After a week off for Thanksgiving, the General Assembly returned to address top policy priorities, such as paying off remaining Unemployment Insurance Trust Fund (UITF) debt and making changes to the SAFE-T Act before the January 1, 2023 implementation date.

Prior to the beginning of the 103rd General Assembly on January 11, the House and Senate will head back to Springfield for a Lame Duck Session from January 4-10. The House still needs to pass the appropriation bill to address UITF debt (SB 2801). Additionally, Rep. Bob Morgan (D-Highland Park) introduced HB 5855, which includes an assault weapons ban, and could be taken-up in Lame Duck Session or the ensuing 103rd General Assembly.

103rd General Assembly House and Senate Republican Leadership

Republicans in the House and Senate elected new caucus leaders on November 22. Rep. Tony McCombie (R-Savanna) and Sen. John Curran (R-Downers Grove) will serve as the House and Senate Republican Leaders for the 103rd General Assembly beginning on January 11. On the Democratic side, House Speaker Chris Welch (D-Hillside) and Senate President Don Harmon (D-Oak Park) were both reelected to their respective caucus leadership positions.

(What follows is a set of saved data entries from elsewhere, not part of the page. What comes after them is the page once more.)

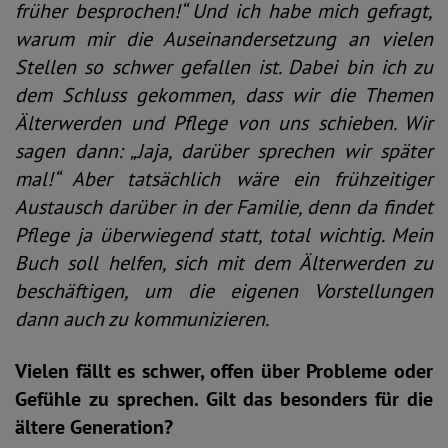
früher besprochen!“ Und ich habe mich gefragt,
warum mir die Auseinandersetzung an vielen
Stellen so schwer gefallen ist. Dabei bin ich zu
dem Schluss gekommen, dass wir die Themen
Älterwerden und Pflege von uns schieben. Wir
sagen dann: „Jaja, darüber sprechen wir später
mal!“ Aber tatsächlich wäre ein frühzeitiger
Austausch darüber in der Familie, denn da findet
Pflege ja überwiegend statt, total wichtig. Mein
Buch soll helfen, sich mit dem Älterwerden zu
beschäftigen, um die eigenen Vorstellungen
dann auch zu kommunizieren.
Vielen fällt es schwer, offen über Probleme oder
Gefühle zu sprechen. Gilt das besonders für die
ältere Generation?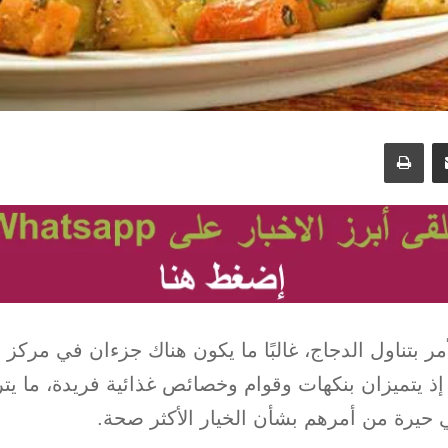
مشاركة عبر البريد
طباعة
مر بتناول الدجاج، غالبًا ما يكون هناك جزءان في مركز ا
إذ يتميزان بنكهات وقوام وخصائص غذائية فريدة، ما يت
 حيرة من أمرهم بشأن الخيار الأكثر صحة.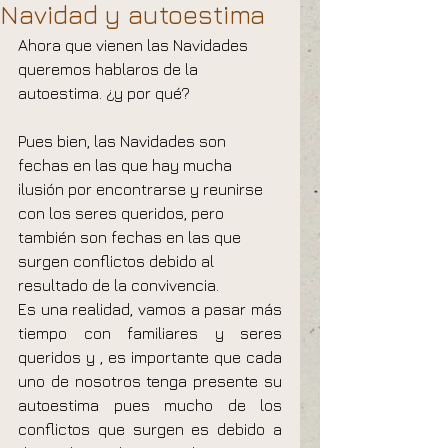
Navidad y autoestima
Ahora que vienen las Navidades 
queremos hablaros de la 
autoestima. ¿y por qué?
Pues bien, las Navidades son 
fechas en las que hay mucha 
ilusión por encontrarse y reunirse 
con los seres queridos, pero 
también son fechas en las que 
surgen conflictos debido al 
resultado de la convivencia. 
Es una realidad, vamos a pasar más 
tiempo con familiares y seres 
queridos y , es importante que cada 
uno de nosotros tenga presente su 
autoestima pues mucho de los 
conflictos que surgen es debido a 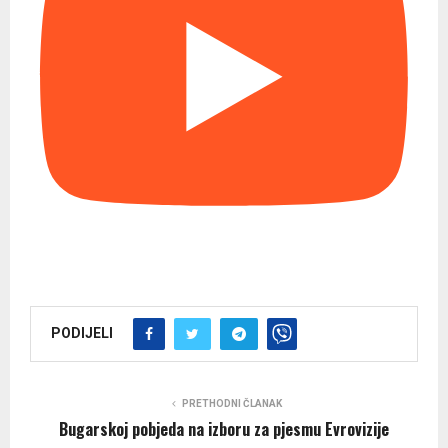
PODIJELI
PRETHODNI ČLANAK
Bugarskoj pobjeda na izboru za pjesmu Evrovizije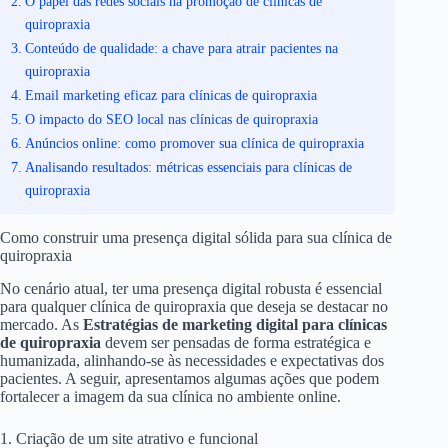
O papel das redes sociais na promoção de clínicas de
quiropraxia
Conteúdo de qualidade: a chave para atrair pacientes na
quiropraxia
Email marketing eficaz para clínicas de quiropraxia
O impacto do SEO local nas clínicas de quiropraxia
Anúncios online: como promover sua clínica de quiropraxia
Analisando resultados: métricas essenciais para clínicas de
quiropraxia
Como construir uma presença digital sólida para sua clínica de
quiropraxia
No cenário atual, ter uma presença digital robusta é essencial
para qualquer clínica de quiropraxia que deseja se destacar no
mercado. As
Estratégias de marketing digital para clínicas
de quiropraxia
devem ser pensadas de forma estratégica e
humanizada, alinhando-se às necessidades e expectativas dos
pacientes. A seguir, apresentamos algumas ações que podem
fortalecer a imagem da sua clínica no ambiente online.
1. Criação de um site atrativo e funcional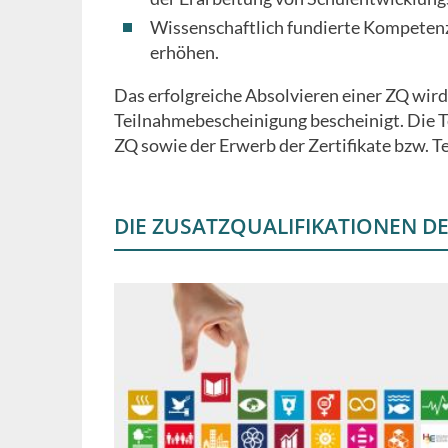
Wissenschaftlich fundierte Kompeten
erhöhen.
Das erfolgreiche Absolvieren einer ZQ wird 
Teilnahmebescheinigung bescheinigt. Die T
ZQ sowie der Erwerb der Zertifikate bzw. T
DIE ZUSATZQUALIFIKATIONEN DE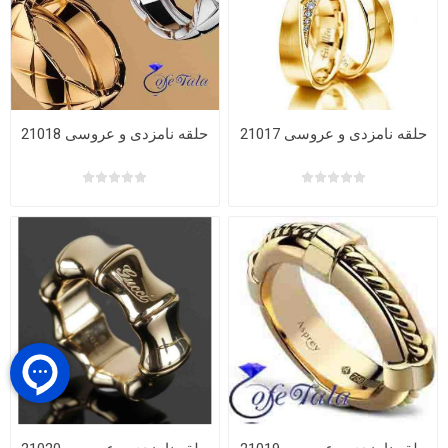
حلقه نامزدی و عروسی 21017
حلقه نامزدی و عروسی 21018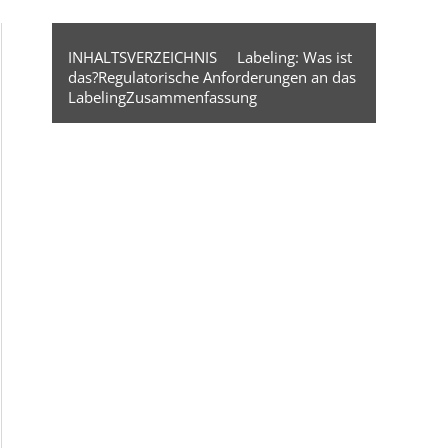
INHALTSVERZEICHNIS
Labeling: Was ist
das?
Regulatorische Anforderungen an das
Labeling
Zusammenfassung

Rep. Tony McCombie was elected to serve as the next House Republican Leader by a 31-8 caucus vote over Rep. Martin McLaughlin (R-Barrington Hills). McCombie was first elected to the House in 2016 and represents a large northwestern Illinois district. Prior to serving in the House, she was Mayor of Savanna and a Savanna City Councilwoman. McCombie will replace outgoing House Republican Leader Jim Durkin (R-Western Springs) who announced that he would be stepping down from leadership after the midterm election in which his caucus lost seats, after being largely expected to gain and potentially break a Democrat supermajority. McCombie is the first woman elected to lead either a Democrat or Republican caucus in the Illinois House, and the first Republican leader from outside the Chicagoland area since the late 1960s. This reflects a shift in the Illinois Republican Party base, which has moved from the Chicago suburbs to downstate Illinois. McCombie is considered to be slightly further to the right than the outgoing Durkin, but called for moderation in the wake of the recent election, stating that extremes are “not what Illinois wants.” She also expressed the need to “work with members on both sides of the aisle, advocates on both sides of the aisle, to bring Illinois back.” A full bio of Rep. McCombie is available here.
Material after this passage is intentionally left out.